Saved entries
_ _ _ _
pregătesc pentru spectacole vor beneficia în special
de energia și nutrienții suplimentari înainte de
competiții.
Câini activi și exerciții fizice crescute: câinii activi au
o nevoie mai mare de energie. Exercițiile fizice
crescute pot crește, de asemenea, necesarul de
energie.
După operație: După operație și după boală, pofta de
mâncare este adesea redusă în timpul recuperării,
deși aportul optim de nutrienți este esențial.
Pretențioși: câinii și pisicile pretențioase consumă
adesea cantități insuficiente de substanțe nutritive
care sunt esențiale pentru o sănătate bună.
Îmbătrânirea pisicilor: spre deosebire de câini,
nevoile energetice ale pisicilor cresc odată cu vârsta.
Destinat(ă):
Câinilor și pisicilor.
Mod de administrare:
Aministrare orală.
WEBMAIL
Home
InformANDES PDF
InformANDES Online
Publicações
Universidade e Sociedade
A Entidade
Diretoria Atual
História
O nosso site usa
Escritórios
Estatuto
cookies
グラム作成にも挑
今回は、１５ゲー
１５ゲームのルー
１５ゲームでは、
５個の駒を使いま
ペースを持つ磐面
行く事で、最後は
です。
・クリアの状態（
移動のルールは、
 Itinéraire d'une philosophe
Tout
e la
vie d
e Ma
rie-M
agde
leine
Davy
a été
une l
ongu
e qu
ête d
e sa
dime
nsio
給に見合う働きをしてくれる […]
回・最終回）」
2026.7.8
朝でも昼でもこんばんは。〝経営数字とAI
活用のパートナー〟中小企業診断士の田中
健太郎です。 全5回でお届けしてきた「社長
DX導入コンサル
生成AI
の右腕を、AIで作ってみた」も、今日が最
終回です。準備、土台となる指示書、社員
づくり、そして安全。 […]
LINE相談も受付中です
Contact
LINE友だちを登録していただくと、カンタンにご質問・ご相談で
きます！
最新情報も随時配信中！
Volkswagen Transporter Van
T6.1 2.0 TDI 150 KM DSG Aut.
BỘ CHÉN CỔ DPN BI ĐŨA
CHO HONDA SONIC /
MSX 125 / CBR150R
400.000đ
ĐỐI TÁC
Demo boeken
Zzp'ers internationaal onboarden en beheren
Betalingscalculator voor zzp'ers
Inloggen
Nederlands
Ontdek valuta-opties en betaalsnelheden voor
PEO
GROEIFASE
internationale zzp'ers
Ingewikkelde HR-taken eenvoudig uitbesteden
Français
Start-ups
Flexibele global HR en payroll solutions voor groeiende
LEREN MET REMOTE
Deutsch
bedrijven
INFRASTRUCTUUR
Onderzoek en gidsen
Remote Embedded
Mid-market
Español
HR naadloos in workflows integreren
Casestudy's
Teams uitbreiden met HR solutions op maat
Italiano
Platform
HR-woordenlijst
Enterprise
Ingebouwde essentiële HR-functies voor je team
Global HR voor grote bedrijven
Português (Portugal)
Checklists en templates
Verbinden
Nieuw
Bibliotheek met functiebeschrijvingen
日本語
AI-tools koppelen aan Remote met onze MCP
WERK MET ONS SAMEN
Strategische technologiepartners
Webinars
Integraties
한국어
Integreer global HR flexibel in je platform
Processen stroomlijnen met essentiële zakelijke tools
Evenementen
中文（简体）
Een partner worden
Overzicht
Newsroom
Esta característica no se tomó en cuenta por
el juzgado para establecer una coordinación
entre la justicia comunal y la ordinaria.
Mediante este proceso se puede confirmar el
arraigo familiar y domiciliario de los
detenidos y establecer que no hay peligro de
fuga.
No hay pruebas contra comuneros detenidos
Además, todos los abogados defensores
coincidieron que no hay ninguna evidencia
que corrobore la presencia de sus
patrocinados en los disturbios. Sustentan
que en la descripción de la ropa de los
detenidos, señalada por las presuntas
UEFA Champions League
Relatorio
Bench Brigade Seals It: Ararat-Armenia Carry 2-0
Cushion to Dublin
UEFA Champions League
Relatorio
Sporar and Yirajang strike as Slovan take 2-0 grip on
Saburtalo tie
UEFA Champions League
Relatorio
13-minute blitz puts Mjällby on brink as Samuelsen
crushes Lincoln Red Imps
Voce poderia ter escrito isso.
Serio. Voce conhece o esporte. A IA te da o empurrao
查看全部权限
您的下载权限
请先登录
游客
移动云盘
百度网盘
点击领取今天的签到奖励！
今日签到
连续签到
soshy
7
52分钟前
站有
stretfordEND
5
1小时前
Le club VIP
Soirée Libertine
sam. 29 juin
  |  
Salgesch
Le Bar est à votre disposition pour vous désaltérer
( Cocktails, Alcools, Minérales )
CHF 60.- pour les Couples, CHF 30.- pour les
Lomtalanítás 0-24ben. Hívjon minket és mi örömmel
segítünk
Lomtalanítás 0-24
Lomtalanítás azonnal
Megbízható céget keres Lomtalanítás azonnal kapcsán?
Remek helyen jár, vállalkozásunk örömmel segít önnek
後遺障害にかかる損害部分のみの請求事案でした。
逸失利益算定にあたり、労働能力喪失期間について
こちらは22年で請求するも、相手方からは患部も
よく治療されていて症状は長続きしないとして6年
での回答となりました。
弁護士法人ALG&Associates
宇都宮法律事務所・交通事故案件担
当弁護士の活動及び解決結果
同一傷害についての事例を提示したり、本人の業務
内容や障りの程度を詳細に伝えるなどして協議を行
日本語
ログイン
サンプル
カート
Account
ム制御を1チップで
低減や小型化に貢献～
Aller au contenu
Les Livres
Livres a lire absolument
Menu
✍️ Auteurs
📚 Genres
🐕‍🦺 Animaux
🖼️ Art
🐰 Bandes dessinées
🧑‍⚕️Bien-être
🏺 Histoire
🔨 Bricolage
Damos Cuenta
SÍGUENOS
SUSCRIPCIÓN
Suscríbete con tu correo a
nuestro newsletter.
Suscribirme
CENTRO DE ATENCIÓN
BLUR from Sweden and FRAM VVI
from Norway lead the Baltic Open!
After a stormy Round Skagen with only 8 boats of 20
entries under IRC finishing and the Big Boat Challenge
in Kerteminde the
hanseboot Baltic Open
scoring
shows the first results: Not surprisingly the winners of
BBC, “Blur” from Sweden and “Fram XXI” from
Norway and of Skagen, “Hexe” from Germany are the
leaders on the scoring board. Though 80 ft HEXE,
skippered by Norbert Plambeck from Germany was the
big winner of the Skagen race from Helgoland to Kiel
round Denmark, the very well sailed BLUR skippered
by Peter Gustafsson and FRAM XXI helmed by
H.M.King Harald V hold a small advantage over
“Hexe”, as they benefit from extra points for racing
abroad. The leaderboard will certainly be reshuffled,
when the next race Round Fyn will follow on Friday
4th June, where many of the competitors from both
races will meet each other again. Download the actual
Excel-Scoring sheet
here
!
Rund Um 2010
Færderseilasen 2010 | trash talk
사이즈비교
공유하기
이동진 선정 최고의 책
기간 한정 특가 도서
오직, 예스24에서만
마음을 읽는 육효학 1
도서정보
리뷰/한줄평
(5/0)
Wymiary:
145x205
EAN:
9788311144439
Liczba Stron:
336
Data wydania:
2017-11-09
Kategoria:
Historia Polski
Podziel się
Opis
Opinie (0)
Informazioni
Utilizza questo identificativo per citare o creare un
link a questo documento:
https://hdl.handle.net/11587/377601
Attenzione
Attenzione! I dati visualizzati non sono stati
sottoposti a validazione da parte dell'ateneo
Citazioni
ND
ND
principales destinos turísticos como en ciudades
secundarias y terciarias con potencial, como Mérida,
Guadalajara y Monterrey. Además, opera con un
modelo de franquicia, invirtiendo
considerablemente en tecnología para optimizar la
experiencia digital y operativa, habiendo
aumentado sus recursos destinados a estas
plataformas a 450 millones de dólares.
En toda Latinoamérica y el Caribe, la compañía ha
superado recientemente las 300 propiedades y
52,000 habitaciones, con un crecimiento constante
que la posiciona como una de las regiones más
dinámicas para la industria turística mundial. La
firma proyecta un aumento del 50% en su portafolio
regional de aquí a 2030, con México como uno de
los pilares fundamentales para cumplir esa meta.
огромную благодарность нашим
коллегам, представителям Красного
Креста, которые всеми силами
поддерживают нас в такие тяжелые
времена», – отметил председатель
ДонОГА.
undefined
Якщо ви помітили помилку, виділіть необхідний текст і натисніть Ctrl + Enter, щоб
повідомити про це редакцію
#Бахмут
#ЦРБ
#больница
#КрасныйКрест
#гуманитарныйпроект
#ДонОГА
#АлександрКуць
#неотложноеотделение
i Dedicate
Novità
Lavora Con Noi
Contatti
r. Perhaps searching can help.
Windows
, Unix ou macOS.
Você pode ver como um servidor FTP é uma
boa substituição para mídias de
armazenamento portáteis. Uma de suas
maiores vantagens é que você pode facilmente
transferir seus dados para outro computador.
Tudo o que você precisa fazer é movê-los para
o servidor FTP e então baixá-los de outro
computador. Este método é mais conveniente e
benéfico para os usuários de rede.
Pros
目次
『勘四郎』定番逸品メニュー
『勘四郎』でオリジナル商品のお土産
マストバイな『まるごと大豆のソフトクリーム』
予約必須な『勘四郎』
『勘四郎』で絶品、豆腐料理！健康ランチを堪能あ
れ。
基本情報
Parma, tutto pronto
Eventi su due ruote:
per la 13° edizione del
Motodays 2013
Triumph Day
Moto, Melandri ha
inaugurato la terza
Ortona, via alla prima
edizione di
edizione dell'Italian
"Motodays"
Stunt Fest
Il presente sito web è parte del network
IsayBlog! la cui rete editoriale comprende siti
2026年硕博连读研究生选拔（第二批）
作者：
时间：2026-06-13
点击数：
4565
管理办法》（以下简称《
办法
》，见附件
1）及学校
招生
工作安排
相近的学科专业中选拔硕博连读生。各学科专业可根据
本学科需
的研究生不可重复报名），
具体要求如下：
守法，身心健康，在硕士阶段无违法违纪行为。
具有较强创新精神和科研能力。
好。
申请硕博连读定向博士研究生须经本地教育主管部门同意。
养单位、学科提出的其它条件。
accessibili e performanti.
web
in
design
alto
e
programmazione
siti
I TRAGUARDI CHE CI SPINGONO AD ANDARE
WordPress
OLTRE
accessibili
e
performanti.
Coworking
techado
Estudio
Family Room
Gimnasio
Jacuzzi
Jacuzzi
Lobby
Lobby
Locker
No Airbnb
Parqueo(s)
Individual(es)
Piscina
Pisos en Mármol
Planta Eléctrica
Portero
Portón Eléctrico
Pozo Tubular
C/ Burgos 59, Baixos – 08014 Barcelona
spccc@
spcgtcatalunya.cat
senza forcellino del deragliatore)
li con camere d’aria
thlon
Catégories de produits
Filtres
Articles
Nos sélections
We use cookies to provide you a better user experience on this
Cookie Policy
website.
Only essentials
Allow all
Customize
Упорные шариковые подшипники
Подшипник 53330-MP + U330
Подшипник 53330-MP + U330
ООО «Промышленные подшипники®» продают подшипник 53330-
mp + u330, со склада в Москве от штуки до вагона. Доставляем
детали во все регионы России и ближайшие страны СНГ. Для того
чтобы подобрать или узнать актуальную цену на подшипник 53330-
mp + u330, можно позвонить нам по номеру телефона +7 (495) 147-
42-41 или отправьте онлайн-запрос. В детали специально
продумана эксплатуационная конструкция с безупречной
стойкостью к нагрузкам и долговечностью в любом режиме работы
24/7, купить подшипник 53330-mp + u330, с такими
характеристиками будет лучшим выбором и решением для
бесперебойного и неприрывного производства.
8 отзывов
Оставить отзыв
_ _ _ _
Exactly as they stand, set down the lines from the top of the data through the line with "adesea cantități insuficiente".

pregătesc pentru spectacole vor beneficia în special
de energia și nutrienții suplimentari înainte de
competiții.
Câini activi și exerciții fizice crescute: câinii activi au
o nevoie mai mare de energie. Exercițiile fizice
crescute pot crește, de asemenea, necesarul de
energie.
După operație: După operație și după boală, pofta de
mâncare este adesea redusă în timpul recuperării,
deși aportul optim de nutrienți este esențial.
Pretențioși: câinii și pisicile pretențioase consumă
adesea cantități insuficiente de substanțe nutritive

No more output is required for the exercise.